At my boss' house at a bbq. Had a few beers. Taking a poop - there's no TP...this is my nightmare.
I think the only thing that impresses me are nice penises...and Jesus. Jesus would impress me. Especially if he walked on water again.
We hadn't had sex in so long that I started queefing and then I couldn't stop giggling... I think he's mad.
I look like a herd of wild horses chewed on my back. If you bite me again while taking me from behind, I'm going to have to cut you off.
Restaurants Roasting People Who Gave Them Negative Yelp Reviews (25 Pics)
SANTA'S REAL. I GOT MY PERIOD.
He dropped me off at 4 in the morning because I made fun of Pearl Jam..
There's banana everywhere and your hamster may or may not have stayed the night in the microwave...
We can see it once so I can see the whole movie, then I'll go see it with him so I know when the boring parts are and I can have sex with him during those parts
i feel we're the only people who'd use nyquil sexually
Woman Posts Harassing DMs From Creep Online, Now He’s Upset Because People Told His Mom
Another reason why I like dubstep now, it makes me feel even higher than I already am.
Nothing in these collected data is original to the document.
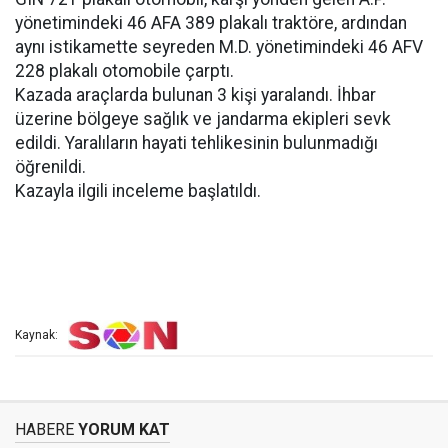
yönetimindeki 46 AFA 389 plakalı traktöre, ardından
aynı istikamette seyreden M.D. yönetimindeki 46 AFV
228 plakalı otomobile çarptı.
Kazada araçlarda bulunan 3 kişi yaralandı. İhbar
üzerine bölgeye sağlık ve jandarma ekipleri sevk
edildi. Yaralıların hayati tehlikesinin bulunmadığı
öğrenildi.
Kazayla ilgili inceleme başlatıldı.
Kaynak:
HABERE
YORUM KAT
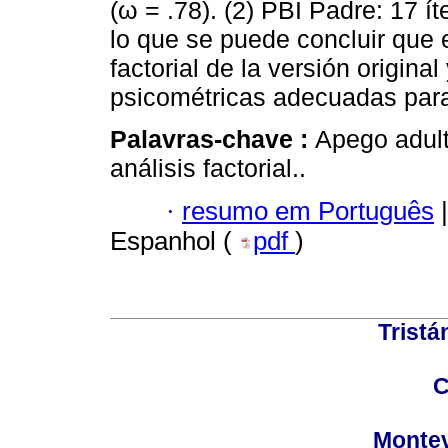
(ω = .78). (2) PBI Padre: 17 í
lo que se puede concluir que 
factorial de la versión origin
psicométricas adecuadas para
Palavras-chave :
Apego adult
análisis factorial..
·
resumo em Português
|
Espanhol (
pdf
)
Tristá
C
Montev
I'm sorry if you weren't drunk enough to be peer pressured into the naked dancing/group make out that transpired last night
I'm getting a car wash man. I am go get a car wash high.
After last night I never want to be in the back of a cop car again. No leg room.
Of two things I'm absolutely sure: 1. I only took 2 hits off that joint and 2. I definitely ran over hedwig on the way home
I woke up this morning to pee and six dollar bills fell out of my underwear. I guess that lap dance just bought me lunch.